This story was first published in the February issue of National Fisherman. Subscribe today for digital and print access.

Buy boats were once a common sight in the coastal communities lining the Chesapeake Bay. Up and down the bay, in both Maryland and Virginia, these 40- to 90-foot-long open deck boats purchased oysters on the water from dredgers, hand-tongers and patent-tongers. The buy boats transported the oysters to a processing house where they would be prepared for distribution. The buy boats provided a service to the oystermen by preventing them from having to make a daily trip to the processing house to sell their catch. During the off-season, buy boats were used to haul freight up and down the bay and replenish oyster beds with both shell and seed oysters.

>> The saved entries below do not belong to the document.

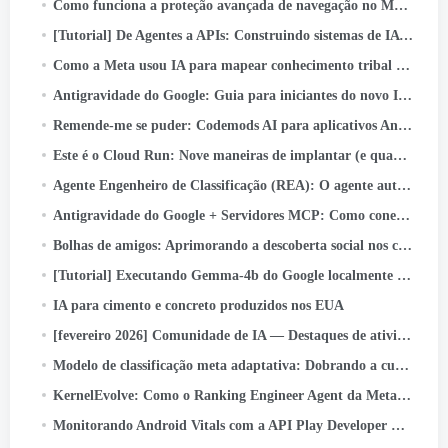
Como funciona a proteção avançada de navegação no Messenger
[Tutorial] De Agentes a APIs: Construindo sistemas de IA prontos para produção com o Google ADK & API rápida
Como a Meta usou IA para mapear conhecimento tribal em pipelines de dados em grande escala
Antigravidade do Google: Guia para iniciantes do novo IDE Agentic (Passo a passo + Caso de uso real)
Remende-me se puder: Codemods AI para aplicativos Android seguros por padrão
Este é o Cloud Run: Nove maneiras de implantar (e quando usar cada um)
Agente Engenheiro de Classificação (REA): O agente autônomo de IA acelerando a inovação na classificação de anúncios da Meta
Antigravidade do Google + Servidores MCP: Como conectar GitHub e enviar código com apenas um prompt (Papel…
Bolhas de amigos: Aprimorando a descoberta social nos carretéis do Facebook
[Tutorial] Executando Gemma-4b do Google localmente com Google ADK e GPUs A40 duplas
IA para cimento e concreto produzidos nos EUA
[fevereiro 2026] Comunidade de IA — Destaques de atividades e conquistas
Modelo de classificação meta adaptativa: Dobrando a curva de escala de inferência para servir modelos em escala LLM para anúncios
KernelEvolve: Como o Ranking Engineer Agent da Meta otimiza a infraestrutura de IA
Monitorando Android Vitals com a API Play Developer Reporting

These iconic boats saw their heyday in the first half of the 20th century, before modern highways, bridges and other and transportation conveniences shortened the time required to get oysters to market. The advent of more efficient means of transportation, coupled with the declining oyster populations, put even more stress on the demand for the buy boat service in the latter half of the 20th century. By the 1980s, only a handful of buy boats were buying seafood on the water.

The last stronghold for buy boats on the Chesapeake is on the islands of Smith and Tangier in Maryland. Separated from the mainland by the Tangier Sound and the mainstem of the Chesapeake, these two islands have no means of modern transportation to get seafood to markets on the mainland. The isolation of these islands has kept the bygone days for the buy boat alive.

Four boats earn their keep by purchasing seafood from the watermen of Smith and Tangier and carrying the seafood to both the eastern and the western shores of the bay. Starting in March and April, two crab buy boats — Jill’s Magic and Rippon’s Lady — carry bushels of sooks and jimmies (female and male crabs) north to the processing houses on Hoopers Island.

As the year progresses and the crabbing shuts down in early December, the oyster harvest will make up the haul of the Kaitlin Noelle and the Delvin K. The watermen of both Smith and Tangier depend on the service of the buy boats to get their product to market.

“We have all of the product you want, but we lack quick access to different markets,” says John Tyler, a Smith Island crabber and oysterman.

Delvin K

The 65-foot-long Delvin K is the centerpiece of Tangier Island’s unofficial living history display. Built in 1949 in Bena, Va., a small waterman community on the Guinea Neck, this boat is the last of the authentic buy boats still buying and hauling seafood.

Tangier Island fishermen sell dredged oysters to the buy boat Delvin K. Jay Fleming photo.

The boat was originally owned and operated by waterman Frank Smith, who worked her near the mouth of the York River, buying oysters and dredging for crabs. In 2004, following a prolific career in boatbuilding, running a railway and harvesting seafood, Tangier Islander Jerry Pruitt purchased the Delvin K and brought her back to Tangier. Pruitt spent the first season he owned the Delvin K repairing old woodwork and “getting her fit to run.”

Pruitt worked on the boat at the Chesapeake Bay Maritime Museum in St. Michaels, Md., with master shipwright Mike Vlahovic and at his railway on the island. Pruitt first put the boat to work during Virginia’s 2005-06 wild oyster season to facilitate the transport of oysters to market from the island.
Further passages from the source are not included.